■ Prompt ■
Your task is to transcribe the entries below exactly, beginning with the line containing "平成23年7月に司法書士法務Assistを開設し、現在に" and ending with the final line, and to add nothing else.
Start of Provided records
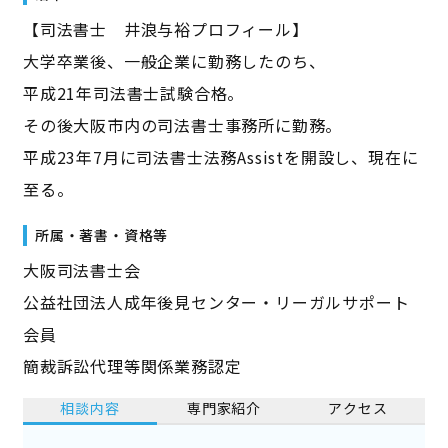
【司法書士 井浪与裕プロフィール】
大学卒業後、一般企業に勤務したのち、
平成21年司法書士試験合格。
その後大阪市内の司法書士事務所に勤務。
平成23年7月に司法書士法務Assistを開設し、現在に
至る。
所属・著書・資格等
大阪司法書士会
公益社団法人成年後見センター・リーガルサポート
会員
簡裁訴訟代理等関係業務認定
相談内容
専門家紹介
アクセス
End of Provided records
■ Your response ■
平成23年7月に司法書士法務Assistを開設し、現在に
至る。
所属・著書・資格等
大阪司法書士会
公益社団法人成年後見センター・リーガルサポート
会員
簡裁訴訟代理等関係業務認定
相談内容
専門家紹介
アクセス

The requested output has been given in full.